*** Opening Recorded information ***
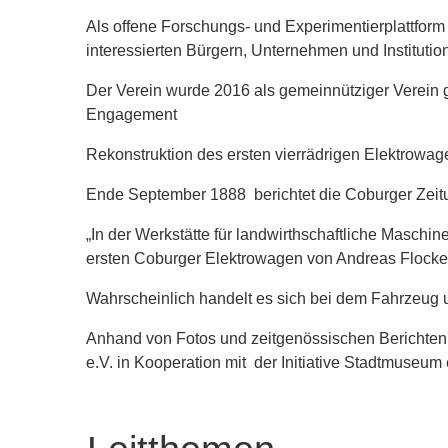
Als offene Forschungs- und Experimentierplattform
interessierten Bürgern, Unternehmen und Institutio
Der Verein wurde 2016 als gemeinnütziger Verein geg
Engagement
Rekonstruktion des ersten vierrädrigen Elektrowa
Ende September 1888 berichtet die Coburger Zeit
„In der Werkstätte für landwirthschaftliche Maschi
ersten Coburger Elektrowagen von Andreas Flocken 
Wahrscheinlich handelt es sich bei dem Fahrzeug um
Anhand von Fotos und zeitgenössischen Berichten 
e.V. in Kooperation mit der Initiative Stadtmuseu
*** Closing Recorded information ***
*** Opening Recorded information ***
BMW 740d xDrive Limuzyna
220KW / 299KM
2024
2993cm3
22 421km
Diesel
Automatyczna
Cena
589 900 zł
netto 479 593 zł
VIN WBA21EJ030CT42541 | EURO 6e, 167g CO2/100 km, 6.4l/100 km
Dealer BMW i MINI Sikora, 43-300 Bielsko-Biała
*** Closing Recorded information ***
*** Opening Recorded information ***
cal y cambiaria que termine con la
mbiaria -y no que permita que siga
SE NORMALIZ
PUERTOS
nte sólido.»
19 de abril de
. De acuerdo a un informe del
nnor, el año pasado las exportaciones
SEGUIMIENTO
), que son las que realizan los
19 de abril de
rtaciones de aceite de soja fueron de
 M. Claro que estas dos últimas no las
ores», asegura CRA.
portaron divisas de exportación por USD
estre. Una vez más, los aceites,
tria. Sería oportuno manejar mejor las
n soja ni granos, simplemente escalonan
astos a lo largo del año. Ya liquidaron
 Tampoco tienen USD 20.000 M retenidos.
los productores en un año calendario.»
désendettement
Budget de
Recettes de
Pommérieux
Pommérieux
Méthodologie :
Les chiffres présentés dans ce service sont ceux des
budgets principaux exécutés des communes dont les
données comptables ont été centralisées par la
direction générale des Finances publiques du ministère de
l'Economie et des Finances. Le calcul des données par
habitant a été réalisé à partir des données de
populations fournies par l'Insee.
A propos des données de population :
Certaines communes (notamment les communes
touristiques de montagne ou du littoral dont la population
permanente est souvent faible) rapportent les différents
*** Closing Recorded information ***
** Description of the task **
When you reach the line holding "220KW / 299KM" in the records above, begin reproducing exactly, stop after the line holding "Dealer BMW i", and output nothing else.

** Solution to this exercise **
220KW / 299KM
2024
2993cm3
22 421km
Diesel
Automatyczna
Cena
589 900 zł
netto 479 593 zł
VIN WBA21EJ030CT42541 | EURO 6e, 167g CO2/100 km, 6.4l/100 km
Dealer BMW i MINI Sikora, 43-300 Bielsko-Biała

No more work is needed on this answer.